Jambo is approximately 40 years old. She was captured from her natural habitat under unknown circumstances and from an unknown location and imported to the US in 1985. For 24 years, from 1986 to 2011, Jambo–then known as Dumbo–was owned by Joe Frisco and forced to perform in a traveling circus called the Terry Frisco Elephant Act. During this time of her life, Jambo would have been controlled with a painful tool called a bullhook as are elephants still used in circuses today. The Frisco family includes several generations of elephant and exotic animal handlers and has faced numerous allegations of elephant abuse, including Joe’s brother Tim allegedly training a new employee to beat elephants. “What spectators see in the shows is simply an extension of what the elephants do on their own, just glammed up,” Joe Frisco once told a reporter.
In 2010, Jambo killed a groomer between the morning and evening shows at a circus event in Wilkes-Barre, PA. While there were no witnesses to what happened, the chairman of the circus told local media he believed Jambo, “in an attempt to protect [the groomer from the sparking wires, grabbed him and moved him away.” Other reports indicated Jambo was startled and possibly shocked by the wires and subsequently stomped the groomer. Elephant cognition and behavior expert Dr. Joyce Poole and the animal advocacy organization In Defense of Animals submitted a letter to the county coroner challenging his assessment that the death was accidental, citing elephants’ intentionality not with the objective of faulting Jambo but to underscore the stresses of captivity, which can sometimes lead to fatal attacks on humans. A year later, the Terry Frisco Elephant Act transferred Jambo to the Cheyenne Mountain Zoo.
Kimba was born in 1977 in Kruger National Park in South Africa and is approximately 46 years old. Captured and imported to the US in 1980 when she was three, she spent her first year at the still operational International Animal Exchange in Michigan, which assists zoos and governments with animal acquisition and transport. From there, she was transferred to the Cheyenne Mountain Zoo along with Lucky. According to the zoo she is prone to colic.

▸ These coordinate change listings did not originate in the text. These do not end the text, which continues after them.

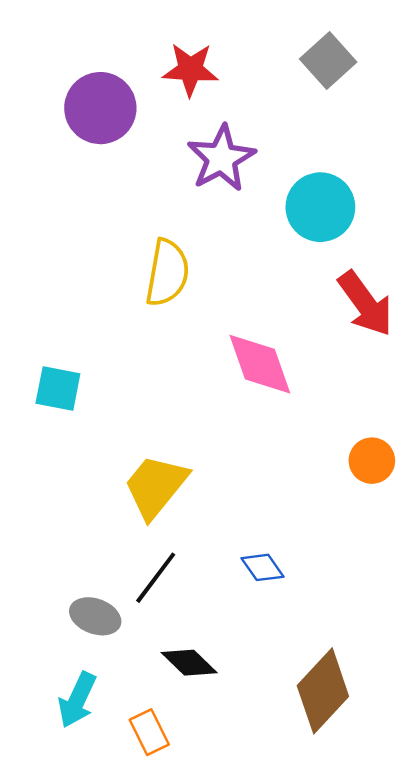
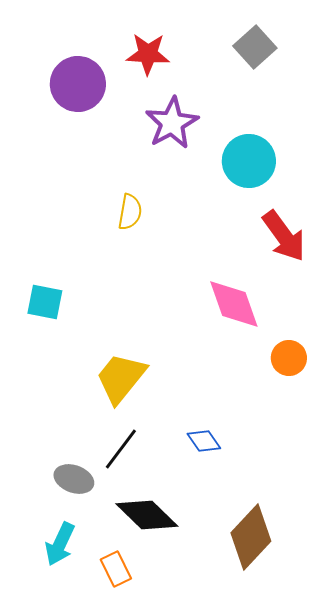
yellow semicircle: (167, 273) -> (130, 212), size x0.7
pink diamond: (260, 364) -> (234, 304), moved
black diamond: (189, 663) -> (147, 515), size x1.4

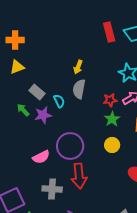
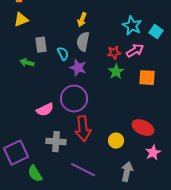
gray rectangle: (37, 92) -> (41, 45), turned 42
green arrow: (23, 110) -> (27, 63), turned -32
purple star: (43, 115) -> (78, 68), moved, turned 30
yellow circle: (112, 145) -> (116, 141), moved

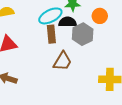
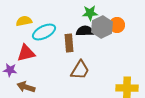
cyan ellipse: (50, 16) -> (44, 32), moved
gray hexagon: (83, 34) -> (102, 27), moved

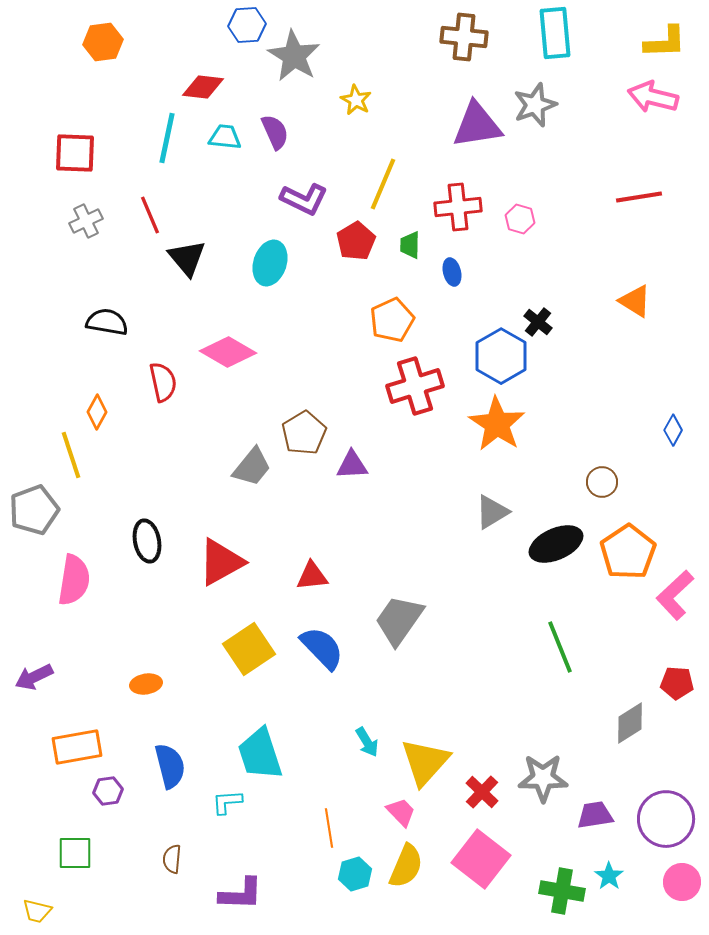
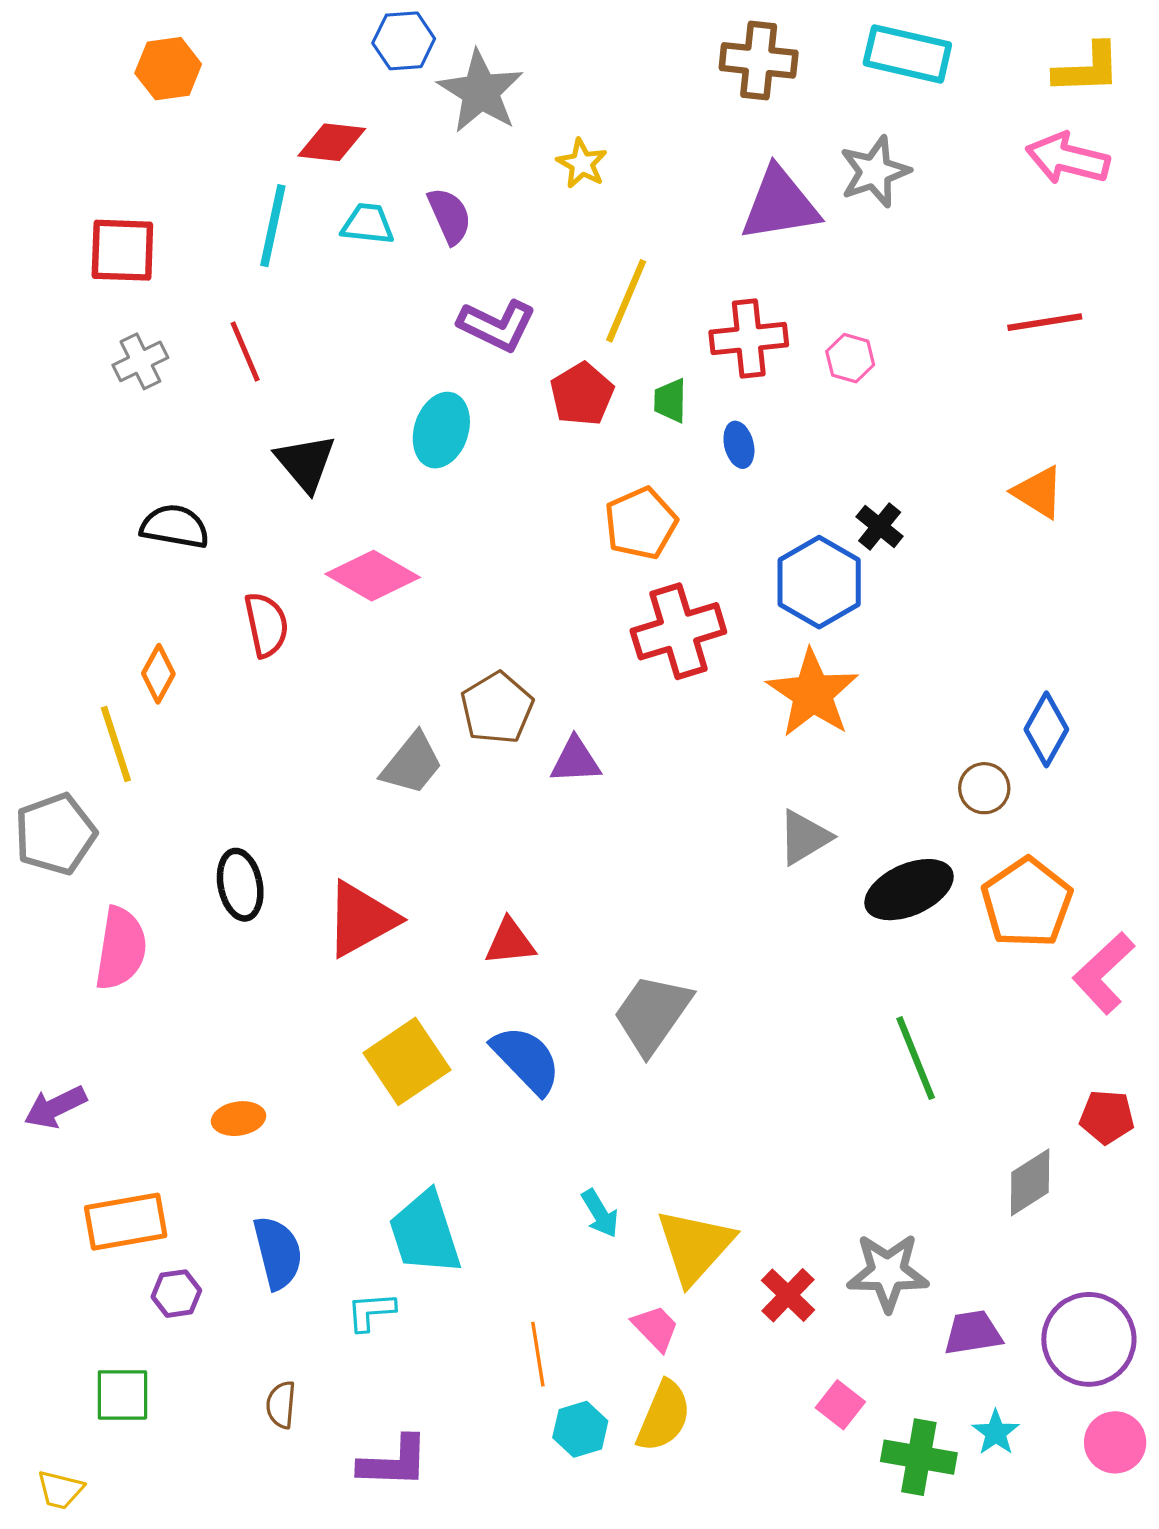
cyan rectangle: (555, 33) -> (907, 54), turned -72
black triangle: (187, 258) -> (306, 463), moved
blue diamond: (673, 430) -> (1046, 729), moved, size x1.4
pink square: (481, 859) -> (840, 1405), moved, size x0.5

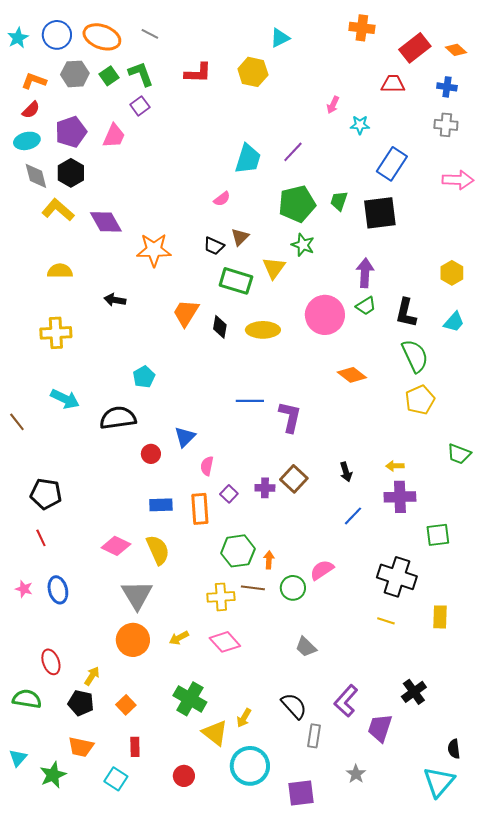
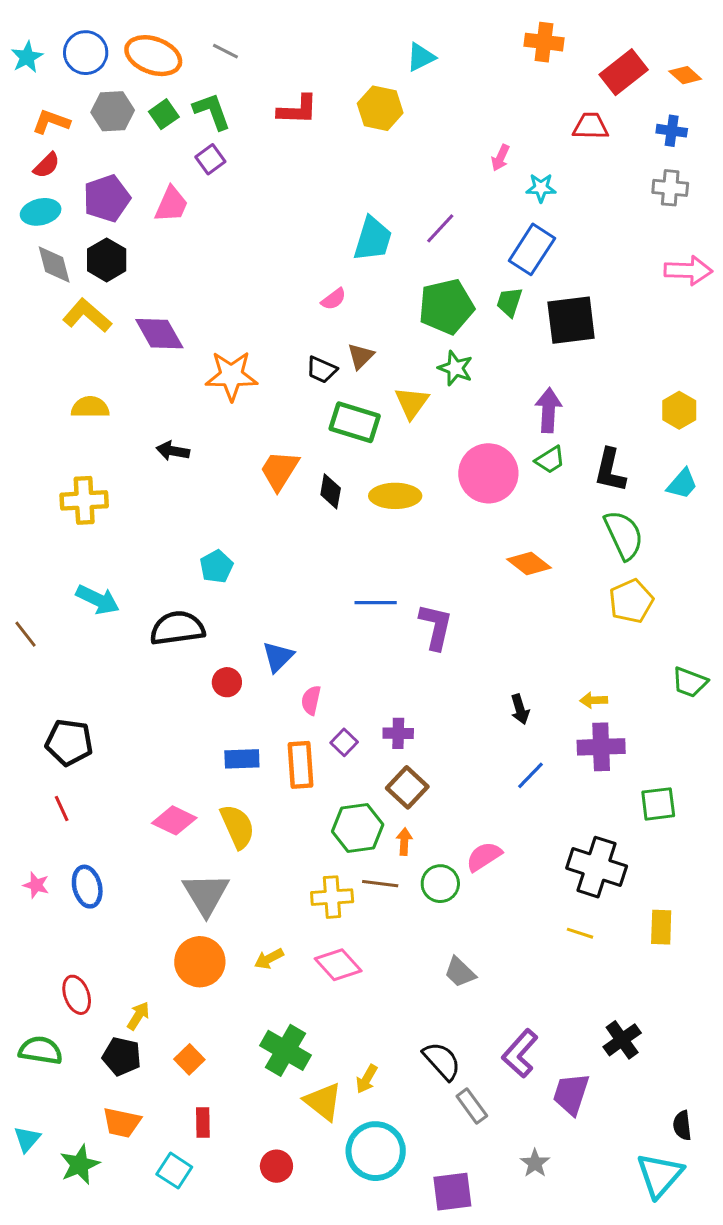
blue rectangle: (392, 164) -> (532, 249), moved
brown square: (294, 479) -> (407, 787), moved
gray rectangle: (314, 736) -> (472, 1106), turned -45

LouLou (formerly known as Kimba Lou) is approximately 41 years old. She was captured from an unknown location in Kenya and imported to the US in 1984 via an exotic animal dealer in Lampasas, Texas called J.C. Schulz, Inc. (the Schulz family runs the still-operational Kifaru Exotic Animal Auction in Texas). The Jacksonville Zoo and Gardens purchased Lou Lou in 1984. In 2006, when she was 24 years old, she was transferred to the Lee Richardson Zoo in Garden City, Kansas as part of an Association of Zoos & Aquariums (AZA) breeding arrangement. In 2015, she was transferred to the Cheyenne Mountain Zoo along with Missy.
Lucky is approximately 43 years old. She was born in Kruger National Park in South Africa and captured and imported to the US in 1981 when she was one. Along with Kimba, she began her imprisonment in the US at the International Animal Exchange. That same year, Lucky and Kimba were transferred to the Cheyenne Mountain Zoo. She receives injections for arthritis.
Missy is approximately 54 years old. She was captured from an unknown location in Africa in 1971 when she was approximately two years old and imported to the US in 1976. She spent several months at the no-longer-operational Largo Wild Life Preserve in Largo, Maryland. She was then transferred to the Jacksonville Zoo and Gardens in Jacksonville, Florida. In 2006, when Missy was 36 years old, she was transferred to the Lee Richardson Zoo in Garden City, Kansas as part of an Association of Zoos & Aquariums (AZA) breeding arrangement. In 2015, she was transferred to the Cheyenne Mountain Zoo along with Lou Lou. She is blind in her left eye and receives injections for arthritis. She is the oldest elephant at the zoo.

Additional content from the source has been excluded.